Repeat all of the records word for word, but skip any picture.

----

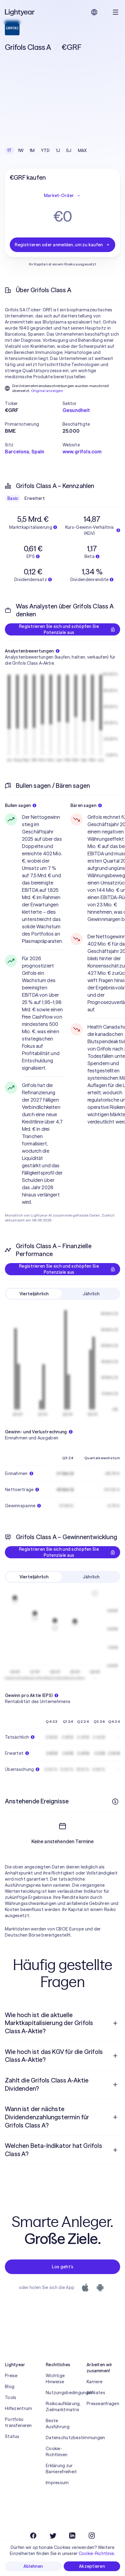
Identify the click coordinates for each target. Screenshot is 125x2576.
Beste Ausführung (58, 2445)
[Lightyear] (20, 12)
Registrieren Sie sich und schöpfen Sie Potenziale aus (67, 629)
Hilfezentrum (18, 2430)
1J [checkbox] (58, 150)
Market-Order (62, 195)
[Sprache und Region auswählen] (94, 12)
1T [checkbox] (9, 150)
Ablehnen (33, 2566)
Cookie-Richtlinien (56, 2473)
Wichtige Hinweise (55, 2400)
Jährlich (91, 1294)
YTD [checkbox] (45, 150)
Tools (10, 2419)
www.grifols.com (82, 451)
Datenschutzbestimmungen (62, 2459)
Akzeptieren (92, 2566)
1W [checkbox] (21, 150)
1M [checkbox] (32, 150)
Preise (11, 2397)
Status (12, 2458)
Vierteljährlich (34, 1294)
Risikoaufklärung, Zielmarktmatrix (62, 2428)
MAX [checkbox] (82, 150)
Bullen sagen (20, 805)
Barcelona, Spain (25, 451)
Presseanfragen (103, 2425)
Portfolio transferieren (18, 2444)
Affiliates (96, 2414)
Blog (9, 2408)
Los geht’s (62, 2288)
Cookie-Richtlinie (96, 2553)
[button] (33, 403)
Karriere (94, 2403)
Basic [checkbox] (12, 498)
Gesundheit (76, 410)
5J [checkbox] (69, 150)
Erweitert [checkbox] (34, 498)
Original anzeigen (47, 390)
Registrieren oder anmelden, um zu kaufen (62, 245)
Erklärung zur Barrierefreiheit (61, 2490)
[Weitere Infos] (115, 1801)
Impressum (57, 2504)
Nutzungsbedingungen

----

_Answer area_:
Identify the click coordinates for each target. Screenshot is 125x2576.
Beste Ausführung (58, 2445)
[Lightyear] (20, 12)
Registrieren Sie sich und schöpfen Sie Potenziale aus (67, 629)
Hilfezentrum (18, 2430)
1J [checkbox] (58, 150)
Market-Order (62, 195)
[Sprache und Region auswählen] (94, 12)
1T [checkbox] (9, 150)
Ablehnen (33, 2566)
Cookie-Richtlinien (56, 2473)
Wichtige Hinweise (55, 2400)
Jährlich (91, 1294)
YTD [checkbox] (45, 150)
Tools (10, 2419)
www.grifols.com (82, 451)
Datenschutzbestimmungen (62, 2459)
Akzeptieren (92, 2566)
1W [checkbox] (21, 150)
1M [checkbox] (32, 150)
Preise (11, 2397)
Status (12, 2458)
Vierteljährlich (34, 1294)
Risikoaufklärung, Zielmarktmatrix (62, 2428)
MAX [checkbox] (82, 150)
Bullen sagen (20, 805)
Barcelona, Spain (25, 451)
Presseanfragen (103, 2425)
Portfolio transferieren (18, 2444)
Affiliates (96, 2414)
Blog (9, 2408)
Los geht’s (62, 2288)
Cookie-Richtlinie (96, 2553)
[button] (33, 403)
Karriere (94, 2403)
Basic [checkbox] (12, 498)
Gesundheit (76, 410)
5J [checkbox] (69, 150)
Erweitert [checkbox] (34, 498)
Original anzeigen (47, 390)
Registrieren oder anmelden, um zu kaufen (62, 245)
Erklärung zur Barrierefreiheit (61, 2490)
[Weitere Infos] (115, 1801)
Impressum (57, 2504)
Nutzungsbedingungen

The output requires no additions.